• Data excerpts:
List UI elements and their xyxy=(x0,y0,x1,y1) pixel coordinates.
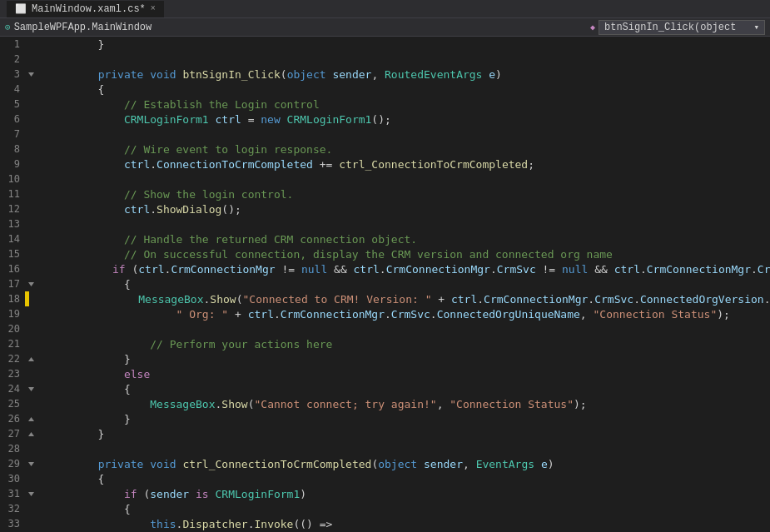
code-token: ( xyxy=(281,68,287,81)
code-token: . xyxy=(274,308,281,321)
code-text xyxy=(41,127,46,142)
editor-line: 12 ctrl.ShowDialog(); xyxy=(0,201,770,216)
fold-icon[interactable] xyxy=(25,351,37,366)
code-token: " Org: " xyxy=(176,308,229,321)
code-token: e xyxy=(541,458,548,470)
fold-icon[interactable] xyxy=(25,426,37,441)
editor-line: 31 if (sender is CRMLoginForm1) xyxy=(0,486,770,501)
code-token: + xyxy=(431,293,450,306)
svg-marker-2 xyxy=(28,357,34,361)
fold-icon xyxy=(25,127,37,142)
line-number: 16 xyxy=(0,261,25,276)
code-text: { xyxy=(41,501,131,516)
fold-icon xyxy=(25,336,37,351)
code-token: ) xyxy=(495,68,502,81)
fold-icon xyxy=(25,82,37,97)
code-text: else xyxy=(41,366,150,381)
fold-icon[interactable] xyxy=(25,276,37,291)
code-token xyxy=(326,68,333,81)
title-tab[interactable]: ⬜ MainWindow.xaml.cs* × xyxy=(7,1,164,17)
code-token: else xyxy=(46,368,150,380)
code-token: ( xyxy=(371,458,378,470)
code-text: ctrl.ShowDialog(); xyxy=(41,201,241,216)
line-number: 9 xyxy=(0,157,25,172)
editor-line: 3 private void btnSignIn_Click(object se… xyxy=(0,67,770,82)
code-text: MessageBox.Show("Cannot connect; try aga… xyxy=(41,396,587,411)
tab-close-button[interactable]: × xyxy=(151,4,156,13)
method-dropdown[interactable]: btnSignIn_Click(object ▾ xyxy=(599,20,765,35)
code-text xyxy=(41,52,46,67)
code-token: // Wire event to login response. xyxy=(46,143,332,156)
code-text: { xyxy=(41,276,131,291)
code-text: // Establish the Login control xyxy=(41,97,320,112)
line-number: 8 xyxy=(0,142,25,157)
code-token: ConnectionToCrmCompleted xyxy=(156,158,313,171)
code-token: "Connection Status" xyxy=(594,308,718,321)
code-text: } xyxy=(41,37,104,52)
code-token: ) xyxy=(548,458,554,470)
code-token: . xyxy=(165,263,171,276)
code-token: ctrl xyxy=(451,293,477,306)
code-token: { xyxy=(46,473,104,485)
editor-line: 6 CRMLoginForm1 ctrl = new CRMLoginForm1… xyxy=(0,112,770,127)
code-text: // Handle the returned CRM connection ob… xyxy=(41,231,417,246)
code-token xyxy=(534,458,541,470)
fold-icon[interactable] xyxy=(25,67,37,82)
code-text: private void ctrl_ConnectionToCrmComplet… xyxy=(41,456,554,471)
fold-icon[interactable] xyxy=(25,411,37,426)
code-token: != xyxy=(536,263,562,276)
editor-line: 20 xyxy=(0,321,770,336)
svg-marker-3 xyxy=(28,387,34,391)
line-number: 27 xyxy=(0,426,25,441)
line-number: 4 xyxy=(0,82,25,97)
tab-label: MainWindow.xaml.cs* xyxy=(32,3,146,15)
code-token: . xyxy=(150,158,156,171)
editor-line: 29 private void ctrl_ConnectionToCrmComp… xyxy=(0,456,770,471)
code-area[interactable]: 1 }23 private void btnSignIn_Click(objec… xyxy=(0,37,770,532)
code-text: if (sender is CRMLoginForm1) xyxy=(41,486,306,501)
fold-icon[interactable] xyxy=(25,456,37,471)
code-text xyxy=(41,441,46,456)
fold-icon xyxy=(25,142,37,157)
code-text: // Show the login control. xyxy=(41,186,293,201)
code-token: ); xyxy=(574,398,587,410)
fold-icon[interactable] xyxy=(25,381,37,396)
fold-icon xyxy=(25,321,37,336)
fold-icon[interactable] xyxy=(25,486,37,501)
fold-icon xyxy=(25,306,37,321)
editor-line: 22 } xyxy=(0,351,770,366)
line-number: 20 xyxy=(0,321,25,336)
fold-icon xyxy=(25,441,37,456)
line-number: 5 xyxy=(0,97,25,112)
svg-marker-0 xyxy=(28,72,34,77)
code-token xyxy=(46,68,98,81)
nav-breadcrumb-area: ⊙ SampleWPFApp.MainWindow xyxy=(5,22,587,33)
code-text: // Perform your actions here xyxy=(41,336,332,351)
editor-line: 24 { xyxy=(0,381,770,396)
code-token: // Show the login control. xyxy=(46,188,293,201)
code-token: . xyxy=(764,293,770,306)
svg-marker-6 xyxy=(28,462,34,466)
code-token: { xyxy=(46,383,131,395)
code-token: private xyxy=(98,458,144,470)
svg-marker-7 xyxy=(28,492,34,496)
code-token: . xyxy=(588,293,594,306)
code-token: CRMLoginForm1 xyxy=(216,488,301,500)
code-token: Dispatcher xyxy=(182,518,247,530)
code-token: . xyxy=(490,263,497,276)
editor-line: 25 MessageBox.Show("Cannot connect; try … xyxy=(0,396,770,411)
line-number: 26 xyxy=(0,411,25,426)
svg-marker-4 xyxy=(28,417,34,421)
nav-right-dropdown[interactable]: ◆ btnSignIn_Click(object ▾ xyxy=(590,20,765,35)
editor-line: 17 { xyxy=(0,276,770,291)
code-token: . xyxy=(477,293,484,306)
code-token: null xyxy=(562,263,588,276)
code-token xyxy=(46,458,98,470)
code-token: void xyxy=(150,458,176,470)
code-token: "Connection Status" xyxy=(450,398,574,410)
code-token: , xyxy=(580,308,594,321)
code-token: CrmConnectionMgr xyxy=(171,263,275,276)
code-token: ctrl_ConnectionToCrmCompleted xyxy=(339,158,528,171)
editor-line: 23 else xyxy=(0,366,770,381)
editor-line: 2 xyxy=(0,52,770,67)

• INSTRUCTIONS TO FOLLOW: All entries above are to be reproduced exactly, with no pictures.

• ANSWER SPACE:
List UI elements and their xyxy=(x0,y0,x1,y1) pixel coordinates.
code-token: ( xyxy=(281,68,287,81)
code-token: . xyxy=(274,308,281,321)
code-text xyxy=(41,127,46,142)
editor-line: 12 ctrl.ShowDialog(); xyxy=(0,201,770,216)
fold-icon[interactable] xyxy=(25,351,37,366)
code-token: " Org: " xyxy=(176,308,229,321)
code-token: e xyxy=(541,458,548,470)
fold-icon[interactable] xyxy=(25,426,37,441)
editor-line: 31 if (sender is CRMLoginForm1) xyxy=(0,486,770,501)
code-token: + xyxy=(431,293,450,306)
svg-marker-2 xyxy=(28,357,34,361)
fold-icon xyxy=(25,127,37,142)
line-number: 16 xyxy=(0,261,25,276)
code-text: { xyxy=(41,501,131,516)
fold-icon xyxy=(25,336,37,351)
code-token: ) xyxy=(495,68,502,81)
fold-icon xyxy=(25,82,37,97)
code-text: else xyxy=(41,366,150,381)
fold-icon[interactable] xyxy=(25,276,37,291)
code-token xyxy=(326,68,333,81)
title-tab[interactable]: ⬜ MainWindow.xaml.cs* × xyxy=(7,1,164,17)
code-token: else xyxy=(46,368,150,380)
code-token: ( xyxy=(371,458,378,470)
code-text: ctrl.ShowDialog(); xyxy=(41,201,241,216)
line-number: 9 xyxy=(0,157,25,172)
editor-line: 3 private void btnSignIn_Click(object se… xyxy=(0,67,770,82)
code-text: MessageBox.Show("Cannot connect; try aga… xyxy=(41,396,587,411)
tab-close-button[interactable]: × xyxy=(151,4,156,13)
method-dropdown[interactable]: btnSignIn_Click(object ▾ xyxy=(599,20,765,35)
code-text xyxy=(41,52,46,67)
code-token: // Wire event to login response. xyxy=(46,143,332,156)
code-text: { xyxy=(41,276,131,291)
code-text: // Establish the Login control xyxy=(41,97,320,112)
line-number: 8 xyxy=(0,142,25,157)
code-token: ConnectionToCrmCompleted xyxy=(156,158,313,171)
code-token: "Connection Status" xyxy=(594,308,718,321)
code-text: } xyxy=(41,37,104,52)
code-token: ) xyxy=(548,458,554,470)
code-token: . xyxy=(165,263,171,276)
code-token: ctrl xyxy=(451,293,477,306)
code-token: { xyxy=(46,473,104,485)
editor-line: 6 CRMLoginForm1 ctrl = new CRMLoginForm1… xyxy=(0,112,770,127)
code-text: // Handle the returned CRM connection ob… xyxy=(41,231,417,246)
code-token xyxy=(534,458,541,470)
fold-icon[interactable] xyxy=(25,67,37,82)
code-text: private void ctrl_ConnectionToCrmComplet… xyxy=(41,456,554,471)
fold-icon[interactable] xyxy=(25,411,37,426)
code-token: != xyxy=(536,263,562,276)
editor-line: 20 xyxy=(0,321,770,336)
svg-marker-3 xyxy=(28,387,34,391)
line-number: 27 xyxy=(0,426,25,441)
line-number: 4 xyxy=(0,82,25,97)
tab-label: MainWindow.xaml.cs* xyxy=(32,3,146,15)
code-token: . xyxy=(150,158,156,171)
editor-line: 29 private void ctrl_ConnectionToCrmComp… xyxy=(0,456,770,471)
code-area[interactable]: 1 }23 private void btnSignIn_Click(objec… xyxy=(0,37,770,532)
code-text: if (sender is CRMLoginForm1) xyxy=(41,486,306,501)
fold-icon[interactable] xyxy=(25,456,37,471)
code-text xyxy=(41,441,46,456)
fold-icon xyxy=(25,142,37,157)
code-text: // Show the login control. xyxy=(41,186,293,201)
code-token: ); xyxy=(574,398,587,410)
fold-icon[interactable] xyxy=(25,381,37,396)
fold-icon xyxy=(25,321,37,336)
fold-icon[interactable] xyxy=(25,486,37,501)
fold-icon xyxy=(25,306,37,321)
editor-line: 22 } xyxy=(0,351,770,366)
line-number: 20 xyxy=(0,321,25,336)
fold-icon xyxy=(25,441,37,456)
line-number: 5 xyxy=(0,97,25,112)
svg-marker-0 xyxy=(28,72,34,77)
code-token xyxy=(46,68,98,81)
nav-breadcrumb-area: ⊙ SampleWPFApp.MainWindow xyxy=(5,22,587,33)
code-text: // Perform your actions here xyxy=(41,336,332,351)
editor-line: 24 { xyxy=(0,381,770,396)
code-token: // Show the login control. xyxy=(46,188,293,201)
code-token: . xyxy=(764,293,770,306)
svg-marker-6 xyxy=(28,462,34,466)
code-token: { xyxy=(46,383,131,395)
code-token: private xyxy=(98,458,144,470)
svg-marker-7 xyxy=(28,492,34,496)
code-token: . xyxy=(588,293,594,306)
code-token: CRMLoginForm1 xyxy=(216,488,301,500)
code-token: Dispatcher xyxy=(182,518,247,530)
code-token: . xyxy=(490,263,497,276)
editor-line: 25 MessageBox.Show("Cannot connect; try … xyxy=(0,396,770,411)
line-number: 26 xyxy=(0,411,25,426)
svg-marker-4 xyxy=(28,417,34,421)
nav-right-dropdown[interactable]: ◆ btnSignIn_Click(object ▾ xyxy=(590,20,765,35)
editor-line: 17 { xyxy=(0,276,770,291)
code-token: . xyxy=(477,293,484,306)
code-token: null xyxy=(562,263,588,276)
code-token xyxy=(46,458,98,470)
code-token: void xyxy=(150,458,176,470)
code-token: "Connection Status" xyxy=(450,398,574,410)
code-token: , xyxy=(580,308,594,321)
code-token: CrmConnectionMgr xyxy=(171,263,275,276)
code-token: ctrl_ConnectionToCrmCompleted xyxy=(339,158,528,171)
editor-line: 23 else xyxy=(0,366,770,381)
editor-line: 2 xyxy=(0,52,770,67)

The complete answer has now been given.